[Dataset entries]
________________________

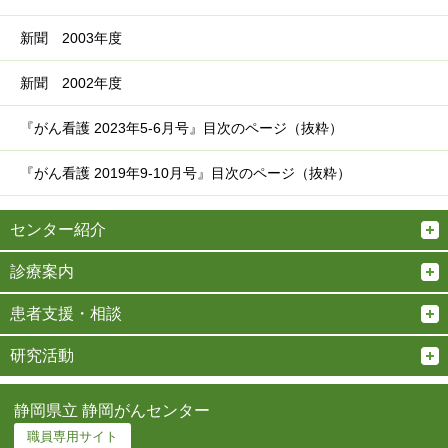
新聞 2003年度
新聞 2002年度
『がん看護 2023年5-6月号』目次のページ（抜粋）
『がん看護 2019年9-10月号』目次のページ（抜粋）
センター紹介
診療案内
患者支援・相談
研究活動
静岡県立 静岡がんセンター
職員専用サイト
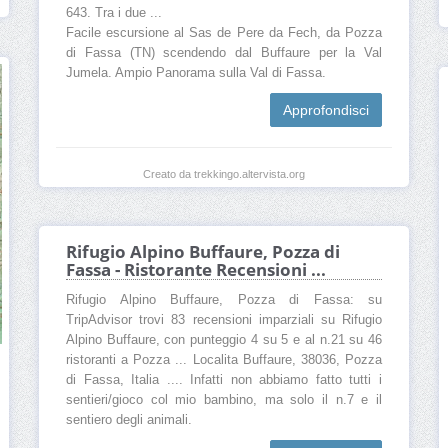
643. Tra i due ...
Facile escursione al Sas de Pere da Fech, da Pozza
di Fassa (TN) scendendo dal Buffaure per la Val
Jumela. Ampio Panorama sulla Val di Fassa.
Approfondisci
Creato da trekkingo.altervista.org
Rifugio Alpino Buffaure, Pozza di
Fassa - Ristorante Recensioni ...
Rifugio Alpino Buffaure, Pozza di Fassa: su
TripAdvisor trovi 83 recensioni imparziali su Rifugio
Alpino Buffaure, con punteggio 4 su 5 e al n.21 su 46
ristoranti a Pozza ... Localita Buffaure, 38036, Pozza
di Fassa, Italia .... Infatti non abbiamo fatto tutti i
sentieri/gioco col mio bambino, ma solo il n.7 e il
sentiero degli animali.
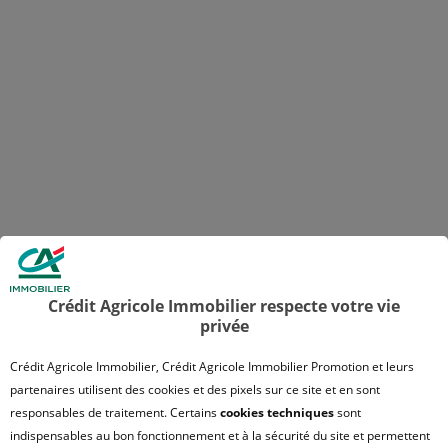
Crédit Agricole Immobilier respecte votre vie
privée
Crédit Agricole Immobilier, Crédit Agricole Immobilier Promotion et leurs
partenaires utilisent des cookies et des pixels sur ce site et en sont
responsables de traitement. Certains
cookies techniques
sont
indispensables au bon fonctionnement et à la sécurité du site et permettent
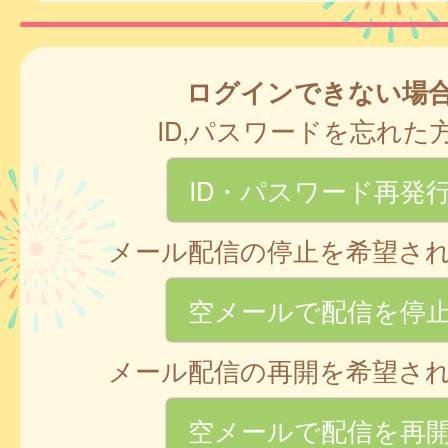
ログインできない場
ID,パスワードを忘れた
ID・パスワード再発
メール配信の停止を希望さ
空メールで配信を停
メール配信の再開を希望さ
空メールで配信を再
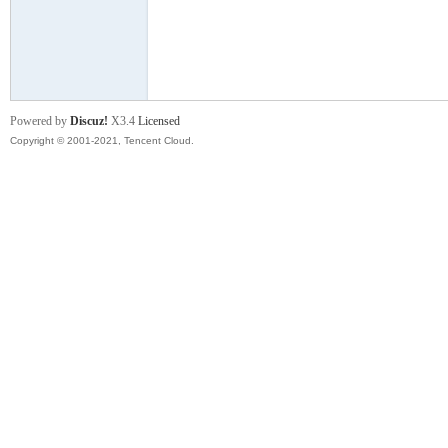
舞
Powered by
Discuz!
X3.4
Licensed
Copyright © 2001-2021, Tencent Cloud.
时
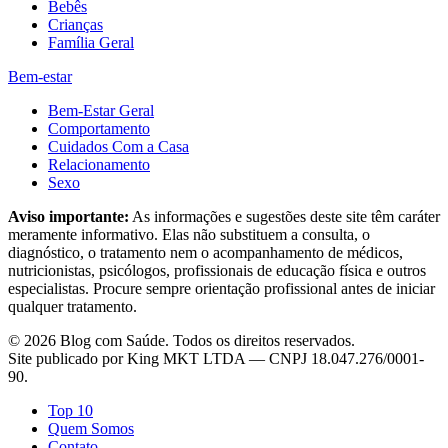
Bebês
Crianças
Família Geral
Bem-estar
Bem-Estar Geral
Comportamento
Cuidados Com a Casa
Relacionamento
Sexo
Aviso importante:
As informações e sugestões deste site têm caráter
meramente informativo. Elas não substituem a consulta, o
diagnóstico, o tratamento nem o acompanhamento de médicos,
nutricionistas, psicólogos, profissionais de educação física e outros
especialistas. Procure sempre orientação profissional antes de iniciar
qualquer tratamento.
©
2026
Blog com Saúde
. Todos os direitos reservados.
Site publicado por
King MKT LTDA
— CNPJ
18.047.276/0001-
90
.
Top 10
Quem Somos
Contato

________________________

> Your goal
Give the entries again word for word, but skip the pictures.

> Solved problem
新聞 2003年度
新聞 2002年度
『がん看護 2023年5-6月号』目次のページ（抜粋）
『がん看護 2019年9-10月号』目次のページ（抜粋）
センター紹介
診療案内
患者支援・相談
研究活動
静岡県立 静岡がんセンター
職員専用サイト
643. Tra i due ...
Facile escursione al Sas de Pere da Fech, da Pozza
di Fassa (TN) scendendo dal Buffaure per la Val
Jumela. Ampio Panorama sulla Val di Fassa.
Approfondisci
Creato da trekkingo.altervista.org
Rifugio Alpino Buffaure, Pozza di
Fassa - Ristorante Recensioni ...
Rifugio Alpino Buffaure, Pozza di Fassa: su
TripAdvisor trovi 83 recensioni imparziali su Rifugio
Alpino Buffaure, con punteggio 4 su 5 e al n.21 su 46
ristoranti a Pozza ... Localita Buffaure, 38036, Pozza
di Fassa, Italia .... Infatti non abbiamo fatto tutti i
sentieri/gioco col mio bambino, ma solo il n.7 e il
sentiero degli animali.
Crédit Agricole Immobilier respecte votre vie
privée
Crédit Agricole Immobilier, Crédit Agricole Immobilier Promotion et leurs
partenaires utilisent des cookies et des pixels sur ce site et en sont
responsables de traitement. Certains
cookies techniques
sont
indispensables au bon fonctionnement et à la sécurité du site et permettent
ログインできない場
ID,パスワードを忘れた
ID・パスワード再発
メール配信の停止を希望さ
空メールで配信を停
メール配信の再開を希望さ
空メールで配信を再
舞
Powered by
Discuz!
X3.4
Licensed
Copyright © 2001-2021, Tencent Cloud.
时
Bebês
Crianças
Família Geral
Bem-estar
Bem-Estar Geral
Comportamento
Cuidados Com a Casa
Relacionamento
Sexo
Aviso importante:
As informações e sugestões deste site têm caráter
meramente informativo. Elas não substituem a consulta, o
diagnóstico, o tratamento nem o acompanhamento de médicos,
nutricionistas, psicólogos, profissionais de educação física e outros
especialistas. Procure sempre orientação profissional antes de iniciar
qualquer tratamento.
©
2026
Blog com Saúde
. Todos os direitos reservados.
Site publicado por
King MKT LTDA
— CNPJ
18.047.276/0001-
90
.
Top 10
Quem Somos
Contato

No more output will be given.